Going further: Uploading your dataset to S3 - Cloud

Talend Cloud Pipeline Designer Getting Started Guide

EnrichVersion
Cloud
EnrichProdName
Talend Cloud
EnrichPlatform
Talend Pipeline Designer
task
Deployment > Deploying > Executing Pipelines
Design and Development > Designing Pipelines

If you have an Amazon S3 account, you might want to go further. Once you have uploaded a file to S3, you can create a connection to this S3 bucket and retrieve the dataset from Talend Cloud Pipeline Designer.

You will then be able to reproduce the use case with the dataset hosted in Amazon S3.

Before you begin

  • Make sure your user or user group has the correct permissions to access the Amazon S3 resources.

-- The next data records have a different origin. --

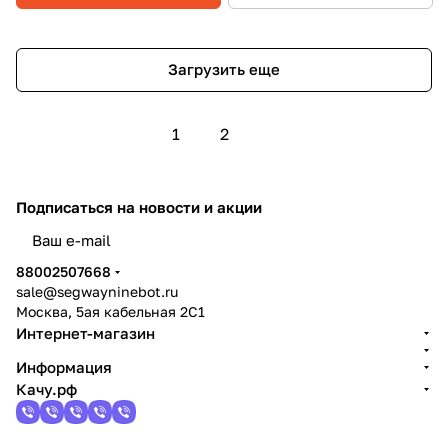
Загрузить еще
1
2
Подписаться
на новости и акции
политикой конфиденциальности
88002507668
sale@segwayninebot.ru
Москва, 5ая кабельная 2С1
Интернет-магазин
Информация
Качу.рф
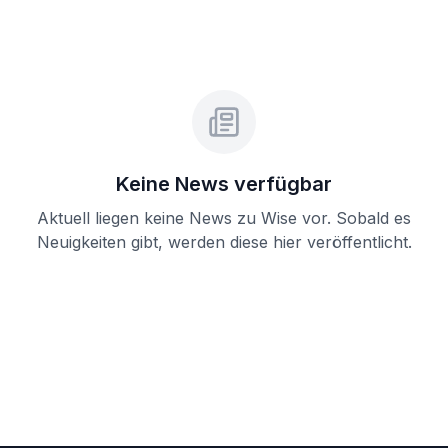
Keine News verfügbar
Aktuell liegen keine News zu
Wise
vor. Sobald es
Neuigkeiten gibt, werden diese hier veröffentlicht.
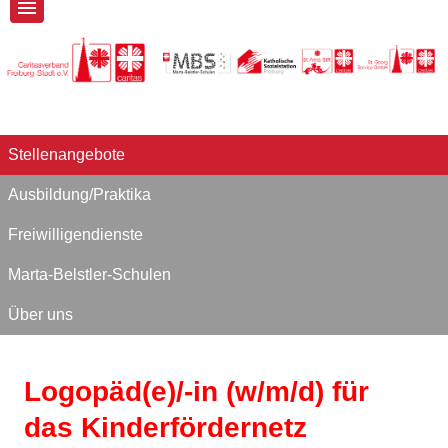
Stellenangebote
Ausbildung/Praktika
Freiwilligendienste
Marta-Belstler-Schulen
Über uns
Logopäd(e)/-in (w/m/d) für
das Kinderfördernetz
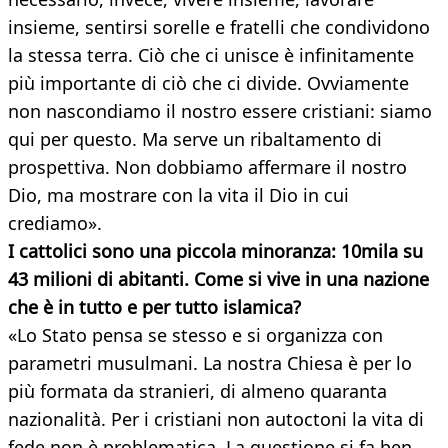
insieme, sentirsi sorelle e fratelli che condividono
la stessa terra. Ciò che ci unisce è infinitamente
più importante di ciò che ci divide. Ovviamente
non nascondiamo il nostro essere cristiani: siamo
qui per questo. Ma serve un ribaltamento di
prospettiva. Non dobbiamo affermare il nostro
Dio, ma mostrare con la vita il Dio in cui
crediamo».
I cattolici sono una piccola minoranza: 10mila su
43 milioni di abitanti. Come si vive in una nazione
che è in tutto e per tutto islamica?
«Lo Stato pensa se stesso e si organizza con
parametri musulmani. La nostra Chiesa è per lo
più formata da stranieri, di almeno quaranta
nazionalità. Per i cristiani non autoctoni la vita di
fede non è problematica. La questione si fa ben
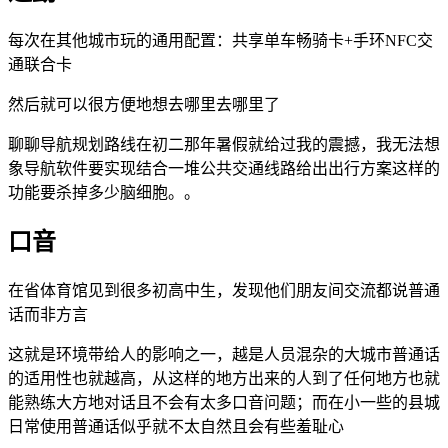
每次在其他城市玩的通用配置：共享单车畅骑卡+手环NFC交
通联合卡
然后就可以很方便地想去哪里去哪里了
聊聊导航规划路线在初二那年暑假就给过我的震撼，我无法想
象导航软件要实现结合一堆公共交通线路给出出行方案这样的
功能要杀掉多少脑细胞。。
口音
在省体育馆见到很多初高中生，发现他们朋友间交流都说普通
话而非方言
这就是环境带给人的影响之一，越是人员混杂的大城市普通话
的适用性也就越高，从这样的地方出来的人到了任何地方也就
能熟练大方地对话且不会有太多口音问题；而在小一些的县城
日常使用普通话似乎就不太自然且会有些羞耻心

    If you do not have these permissions you can try one of the following options.
    1. (recommended) Ask the administrator who manages your Amazon account to give you/your user the correct S3 permissions.
    2. Implement your access policy yourself by following the Amazon documentation if you are allowed to do so.
    3. (not recommended) Attach the AmazonS3FullAccess policy to your group/your user through the IAM console. This allows you to read and write to S3 resources without restrictions to a specific bucket. However this is a quick fix that is not recommended by Talend.
    Note: The default error that displays when trying to access S3 resources without sufficient permissions is Bad Gateway.
  • Retrieve the financial_transactions.avro file from the Downloads tab in the left panel of this page.

Procedure

  1. Upload the financial_transactions.avro file to your Amazon S3 bucket as described in the Amazon S3 documentation.
  2. On the Home page of Talend Cloud Pipeline Designer, click Connections > ADD CONNECTION.
  3. In the panel that opens, give a name to your connection, s3 connection for example.
  4. Select your Remote Engine Gen2 in the Engine list.
    Note: If you want to use a Remote Engine Gen2, you need to create it from Talend Cloud Management Console. If it exists but does not have the AVAILABLE status that means it is up and running, you will not be able to select a Connection type in the list nor to save the new connection. The list of available connection types depend on the engine you have selected.
  5. Select S3 connection in the Connection type list.
  6. Check your connection and click ADD DATASET to point to the file that you have previously uploaded in your S3 bucket.
  7. In the Add a new dataset panel, fill in the connection information to your S3 bucket:
    1. Give a display name to your dataset, financial data on S3 for example.
    2. Add a description if needed.
    3. In the Bucket field, select or type the name of your S3 bucket.
    4. In the Path field, type in the path to the financial_transactions.avro file you have previously uploaded to your S3 bucket.
    5. In the Format list, click AUTO DETECT to automatically detect the format or select Avro in the list.
  8. Click VIEW SAMPLE to check that your data is valid and can be previewed.
  9. Click VALIDATE to save your dataset.

Results

On the Datasets page, the new dataset is added to the list and can be used to reproduce the use case you have created previously.
Before executing this pipeline, select whether you want to overwrite the existing data on S3 or merge them in the configuration tab of the destination dataset:

Once your pipeline is executed, the updated data will be visible in the file located on Amazon S3.